TASK TO CARRY OUT: Write out exactly what each line says, starting with the first line below and ending on the one with "What do you see at coordinates (104, 480)".

**** RECORD EXCERPTS

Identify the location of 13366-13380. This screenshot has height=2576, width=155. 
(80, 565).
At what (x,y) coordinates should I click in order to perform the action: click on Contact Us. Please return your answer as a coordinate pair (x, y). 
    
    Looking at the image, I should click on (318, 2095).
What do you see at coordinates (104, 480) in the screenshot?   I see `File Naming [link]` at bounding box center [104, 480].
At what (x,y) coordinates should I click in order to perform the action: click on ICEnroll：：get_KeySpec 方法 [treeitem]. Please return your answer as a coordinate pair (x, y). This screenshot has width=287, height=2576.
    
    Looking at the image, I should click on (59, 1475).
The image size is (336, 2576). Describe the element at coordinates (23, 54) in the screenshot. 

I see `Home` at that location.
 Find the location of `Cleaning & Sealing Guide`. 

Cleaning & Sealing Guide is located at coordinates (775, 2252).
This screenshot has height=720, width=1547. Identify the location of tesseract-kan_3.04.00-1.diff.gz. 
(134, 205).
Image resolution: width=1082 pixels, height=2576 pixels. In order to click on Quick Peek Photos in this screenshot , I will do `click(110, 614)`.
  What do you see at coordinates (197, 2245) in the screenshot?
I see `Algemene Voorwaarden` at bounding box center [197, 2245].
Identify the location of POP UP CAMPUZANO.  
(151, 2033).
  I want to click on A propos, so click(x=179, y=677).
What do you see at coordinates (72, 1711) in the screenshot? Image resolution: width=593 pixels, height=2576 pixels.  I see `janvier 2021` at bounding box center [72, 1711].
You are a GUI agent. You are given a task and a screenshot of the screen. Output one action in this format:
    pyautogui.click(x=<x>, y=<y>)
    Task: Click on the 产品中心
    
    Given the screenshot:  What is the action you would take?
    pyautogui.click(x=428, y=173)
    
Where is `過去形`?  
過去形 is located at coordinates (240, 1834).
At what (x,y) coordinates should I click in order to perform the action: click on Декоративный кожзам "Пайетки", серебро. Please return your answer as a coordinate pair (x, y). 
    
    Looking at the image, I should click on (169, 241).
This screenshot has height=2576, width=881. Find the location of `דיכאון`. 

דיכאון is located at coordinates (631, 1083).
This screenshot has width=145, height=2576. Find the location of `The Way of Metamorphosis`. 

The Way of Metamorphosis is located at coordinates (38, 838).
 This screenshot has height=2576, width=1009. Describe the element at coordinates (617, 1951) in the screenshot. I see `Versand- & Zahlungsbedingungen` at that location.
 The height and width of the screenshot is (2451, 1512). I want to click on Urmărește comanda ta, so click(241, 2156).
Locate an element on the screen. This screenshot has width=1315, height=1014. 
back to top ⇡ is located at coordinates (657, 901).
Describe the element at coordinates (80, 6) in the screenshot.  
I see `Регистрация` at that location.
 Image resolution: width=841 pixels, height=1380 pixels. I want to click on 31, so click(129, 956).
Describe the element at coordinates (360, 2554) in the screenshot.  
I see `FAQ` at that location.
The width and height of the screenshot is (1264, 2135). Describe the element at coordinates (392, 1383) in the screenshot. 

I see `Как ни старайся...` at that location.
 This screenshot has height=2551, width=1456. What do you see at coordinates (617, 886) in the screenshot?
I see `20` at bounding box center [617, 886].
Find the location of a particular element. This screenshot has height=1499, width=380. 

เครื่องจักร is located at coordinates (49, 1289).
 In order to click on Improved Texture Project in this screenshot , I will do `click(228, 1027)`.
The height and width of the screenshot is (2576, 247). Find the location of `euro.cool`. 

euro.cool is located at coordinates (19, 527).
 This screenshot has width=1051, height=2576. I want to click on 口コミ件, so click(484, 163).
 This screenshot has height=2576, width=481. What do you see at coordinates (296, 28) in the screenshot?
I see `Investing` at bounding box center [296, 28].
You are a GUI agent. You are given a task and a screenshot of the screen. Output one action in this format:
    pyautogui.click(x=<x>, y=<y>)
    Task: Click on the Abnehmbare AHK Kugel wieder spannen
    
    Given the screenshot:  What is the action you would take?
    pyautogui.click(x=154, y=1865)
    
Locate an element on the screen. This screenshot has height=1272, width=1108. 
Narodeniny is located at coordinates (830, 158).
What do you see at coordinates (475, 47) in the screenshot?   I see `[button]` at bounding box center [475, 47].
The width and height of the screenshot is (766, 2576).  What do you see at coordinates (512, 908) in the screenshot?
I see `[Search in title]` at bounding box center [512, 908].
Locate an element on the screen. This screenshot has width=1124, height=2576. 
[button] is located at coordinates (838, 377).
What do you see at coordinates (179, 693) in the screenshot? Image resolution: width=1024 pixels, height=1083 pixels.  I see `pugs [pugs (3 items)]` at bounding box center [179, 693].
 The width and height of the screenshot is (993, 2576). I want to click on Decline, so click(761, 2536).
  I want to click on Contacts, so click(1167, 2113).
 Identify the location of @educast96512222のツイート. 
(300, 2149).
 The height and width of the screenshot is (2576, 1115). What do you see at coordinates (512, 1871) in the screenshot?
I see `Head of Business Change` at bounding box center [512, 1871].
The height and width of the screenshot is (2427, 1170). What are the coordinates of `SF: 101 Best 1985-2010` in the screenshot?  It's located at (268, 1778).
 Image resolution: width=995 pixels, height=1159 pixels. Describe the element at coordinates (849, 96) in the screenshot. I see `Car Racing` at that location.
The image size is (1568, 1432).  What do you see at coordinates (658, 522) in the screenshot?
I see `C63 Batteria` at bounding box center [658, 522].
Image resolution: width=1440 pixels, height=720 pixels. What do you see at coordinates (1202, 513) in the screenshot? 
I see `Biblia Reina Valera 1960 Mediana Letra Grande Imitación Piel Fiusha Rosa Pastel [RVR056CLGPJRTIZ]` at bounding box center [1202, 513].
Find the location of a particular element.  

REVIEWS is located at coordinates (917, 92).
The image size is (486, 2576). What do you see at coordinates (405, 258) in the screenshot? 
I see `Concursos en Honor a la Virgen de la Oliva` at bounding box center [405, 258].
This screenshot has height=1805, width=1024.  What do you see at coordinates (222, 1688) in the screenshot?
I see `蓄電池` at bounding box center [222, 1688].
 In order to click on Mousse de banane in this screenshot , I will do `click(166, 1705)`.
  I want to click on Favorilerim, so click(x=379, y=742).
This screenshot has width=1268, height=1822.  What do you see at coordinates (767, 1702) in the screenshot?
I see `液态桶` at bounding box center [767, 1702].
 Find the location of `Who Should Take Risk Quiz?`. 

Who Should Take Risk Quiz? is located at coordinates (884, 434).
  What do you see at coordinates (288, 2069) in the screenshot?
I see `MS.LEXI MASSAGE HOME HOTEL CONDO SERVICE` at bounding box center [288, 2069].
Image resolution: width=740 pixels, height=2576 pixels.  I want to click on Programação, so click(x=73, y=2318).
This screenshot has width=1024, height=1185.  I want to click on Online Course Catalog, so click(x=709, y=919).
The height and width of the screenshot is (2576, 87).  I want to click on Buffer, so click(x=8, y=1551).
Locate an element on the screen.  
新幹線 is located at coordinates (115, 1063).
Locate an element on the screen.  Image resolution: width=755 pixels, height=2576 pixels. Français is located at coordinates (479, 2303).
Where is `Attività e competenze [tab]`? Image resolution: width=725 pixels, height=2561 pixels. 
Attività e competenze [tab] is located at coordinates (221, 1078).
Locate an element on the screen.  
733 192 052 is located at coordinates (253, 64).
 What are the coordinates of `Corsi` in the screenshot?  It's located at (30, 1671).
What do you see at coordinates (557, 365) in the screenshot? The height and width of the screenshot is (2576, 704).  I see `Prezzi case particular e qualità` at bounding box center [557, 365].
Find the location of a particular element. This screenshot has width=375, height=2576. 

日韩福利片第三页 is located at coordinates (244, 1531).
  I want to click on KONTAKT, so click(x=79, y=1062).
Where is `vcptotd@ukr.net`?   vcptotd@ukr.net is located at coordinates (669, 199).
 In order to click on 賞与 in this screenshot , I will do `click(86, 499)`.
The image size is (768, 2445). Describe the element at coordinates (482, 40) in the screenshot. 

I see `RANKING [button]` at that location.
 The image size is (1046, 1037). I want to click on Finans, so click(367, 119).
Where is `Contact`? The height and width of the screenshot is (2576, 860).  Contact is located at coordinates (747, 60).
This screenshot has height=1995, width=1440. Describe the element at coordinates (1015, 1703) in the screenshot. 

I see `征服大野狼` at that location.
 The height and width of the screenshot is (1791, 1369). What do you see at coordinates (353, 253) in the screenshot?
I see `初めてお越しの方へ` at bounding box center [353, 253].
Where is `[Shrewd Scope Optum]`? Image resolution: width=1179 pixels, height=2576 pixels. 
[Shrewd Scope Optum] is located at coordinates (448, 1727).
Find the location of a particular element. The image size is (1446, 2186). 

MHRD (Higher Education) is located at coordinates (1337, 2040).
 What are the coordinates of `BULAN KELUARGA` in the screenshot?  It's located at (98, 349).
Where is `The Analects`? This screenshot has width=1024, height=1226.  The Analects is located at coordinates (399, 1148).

********

OUTPUT OF THE TASK:
Identify the location of 13366-13380. This screenshot has height=2576, width=155. 
(80, 565).
At what (x,y) coordinates should I click in order to perform the action: click on Contact Us. Please return your answer as a coordinate pair (x, y). 
    
    Looking at the image, I should click on (318, 2095).
What do you see at coordinates (104, 480) in the screenshot?   I see `File Naming [link]` at bounding box center [104, 480].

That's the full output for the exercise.